Here's an idea. First define the shift map $f$ by
$f(n) = 2n\,({\rm mod}\,N)$
for some large prime $N$. The hash function works as follows:
- Convert every character to its ASCII value
- Map the string $s$ to an integer by summing the ASCII values: $g(s) = \sum_{i=0}^{n-1} s_i$
- Apply the shift map $M$ times
Does this satisfy the common properties of being a hash function?
- The shift map is ergodic, so it distributes values uniformly throughout the range $\{1\dots N\}$
- The shift map exhibits sensitive dependence on initial conditions, so small changes in the input can result in large changes in the output (although, see my note later).
However, it is relatively easy to invert the shift map. We exploit the fact that $\mathbb{Z}/N\mathbb{Z}$ is a field for $N$ prime, which means that division is possible.
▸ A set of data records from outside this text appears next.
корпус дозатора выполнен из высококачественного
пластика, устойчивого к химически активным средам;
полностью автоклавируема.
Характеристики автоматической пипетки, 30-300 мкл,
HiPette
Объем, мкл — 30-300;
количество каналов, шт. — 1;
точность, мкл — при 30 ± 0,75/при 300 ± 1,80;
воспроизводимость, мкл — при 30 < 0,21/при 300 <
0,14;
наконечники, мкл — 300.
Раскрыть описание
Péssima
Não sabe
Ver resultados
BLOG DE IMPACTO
Therefore given a hash value $h$, we compute $g=h/2^M$ in the field $\mathbb{Z}/N\mathbb{Z}$. We now know that any string whose ASCII values sum to a member of the set
$\{g, g+N, g+2N, \dots \}$
will be hashed to $h$. The problem is then to enumerate all strings whose ASCII values sum to members of this set, which is a much easier task.
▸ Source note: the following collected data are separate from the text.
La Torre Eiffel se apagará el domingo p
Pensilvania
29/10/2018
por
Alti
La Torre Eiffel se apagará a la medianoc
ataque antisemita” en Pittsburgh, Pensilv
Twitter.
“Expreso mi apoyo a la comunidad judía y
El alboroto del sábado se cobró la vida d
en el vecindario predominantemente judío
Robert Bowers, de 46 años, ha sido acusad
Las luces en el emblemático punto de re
Note: This answer isn't complete. One obvious deficiency is that two strings whose ASCII values sum to the same number will always hash to the same value - therefore we can make small changes to a string that will guarantee a hash collision. In particular, any permutation of a string will result in a hash collision, so "star", "rats" and "tars" will all hash to the same value. However, these are structured edits. A generic edit, such as randomly inserting, deleting or modifying a single character, will in general result in a different hash value.
Edit: One trivial modification that overcomes the above difficulty is to take a different map from String -> Int. Rather than simply summing values, we could consider
$g(s) = \sum_{i=0}^{n-1}2^ia_i$
where $n$ is the length of the string. Now, permuting the string will result in a different value of $g(s)$, so permutations will hash to different values. There may still be other problems with the approach, however.